YOUR OBJECTIVE
Emit a verbatim copy of the lines below from the line with "ميرة الجناحي" through the line with "dok tumaram do", excluding pictures and everything outside that range.

SUPPLIED MATERIAL

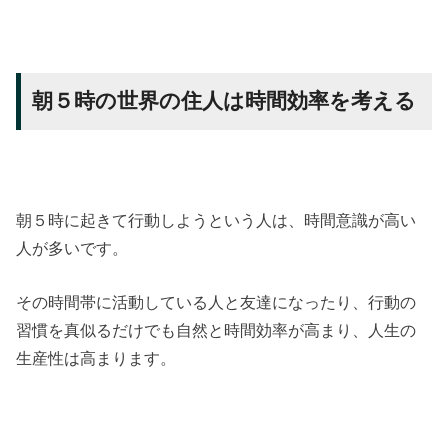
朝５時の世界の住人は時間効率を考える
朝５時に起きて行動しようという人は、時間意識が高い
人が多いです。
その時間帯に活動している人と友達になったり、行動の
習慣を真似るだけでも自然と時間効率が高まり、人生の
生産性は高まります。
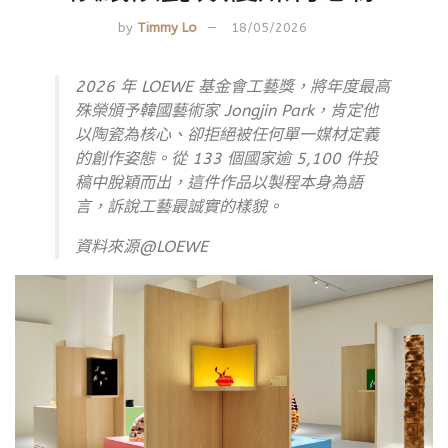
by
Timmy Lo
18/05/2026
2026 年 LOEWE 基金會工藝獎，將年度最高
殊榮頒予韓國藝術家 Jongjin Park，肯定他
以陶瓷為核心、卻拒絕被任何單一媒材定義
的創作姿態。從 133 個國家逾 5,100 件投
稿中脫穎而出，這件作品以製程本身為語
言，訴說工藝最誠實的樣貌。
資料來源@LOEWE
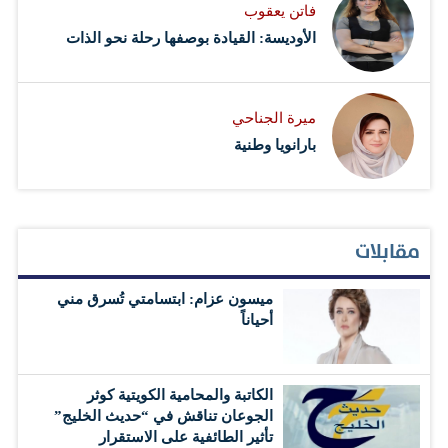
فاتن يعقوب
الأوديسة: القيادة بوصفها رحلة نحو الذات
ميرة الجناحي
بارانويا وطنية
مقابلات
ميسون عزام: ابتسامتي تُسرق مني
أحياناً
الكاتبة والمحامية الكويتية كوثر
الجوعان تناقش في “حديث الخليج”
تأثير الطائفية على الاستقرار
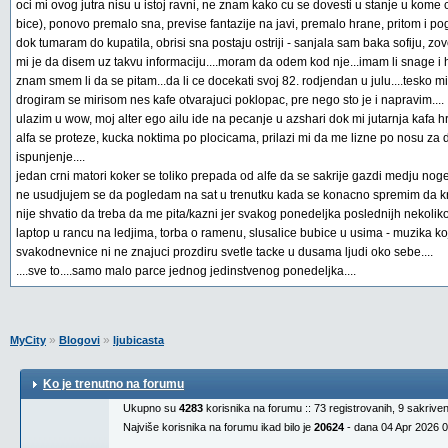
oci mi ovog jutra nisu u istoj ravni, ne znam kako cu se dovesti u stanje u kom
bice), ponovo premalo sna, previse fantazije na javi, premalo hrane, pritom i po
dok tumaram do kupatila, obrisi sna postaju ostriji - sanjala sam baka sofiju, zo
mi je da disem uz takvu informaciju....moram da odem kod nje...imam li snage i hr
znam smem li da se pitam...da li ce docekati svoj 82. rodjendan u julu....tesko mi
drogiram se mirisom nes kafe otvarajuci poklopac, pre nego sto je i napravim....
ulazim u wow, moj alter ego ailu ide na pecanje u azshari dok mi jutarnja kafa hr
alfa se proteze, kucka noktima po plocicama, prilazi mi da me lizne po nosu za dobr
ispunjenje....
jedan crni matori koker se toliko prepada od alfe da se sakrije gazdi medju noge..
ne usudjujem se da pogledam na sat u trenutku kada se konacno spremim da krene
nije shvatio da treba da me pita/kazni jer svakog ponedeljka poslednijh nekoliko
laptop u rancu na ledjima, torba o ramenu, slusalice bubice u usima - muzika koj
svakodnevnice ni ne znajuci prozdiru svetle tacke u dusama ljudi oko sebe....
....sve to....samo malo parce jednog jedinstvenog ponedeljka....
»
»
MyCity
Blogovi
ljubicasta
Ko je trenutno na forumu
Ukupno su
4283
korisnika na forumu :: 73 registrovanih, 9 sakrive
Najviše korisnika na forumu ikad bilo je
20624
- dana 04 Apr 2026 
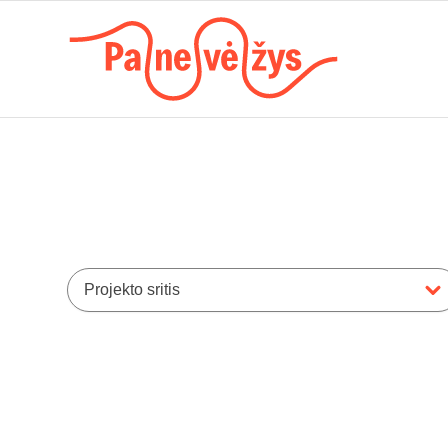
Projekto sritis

EXERCISE RESPONSE
ميرة الجناحي
بارانويا وطنية
مقابلات
ميسون عزام: ابتسامتي تُسرق مني
أحياناً
الكاتبة والمحامية الكويتية كوثر
الجوعان تناقش في “حديث الخليج”
تأثير الطائفية على الاستقرار
oci mi ovog jutra nisu u istoj ravni, ne znam kako cu se dovesti u stanje u kom
bice), ponovo premalo sna, previse fantazije na javi, premalo hrane, pritom i po
dok tumaram do kupatila, obrisi sna postaju ostriji - sanjala sam baka sofiju, zo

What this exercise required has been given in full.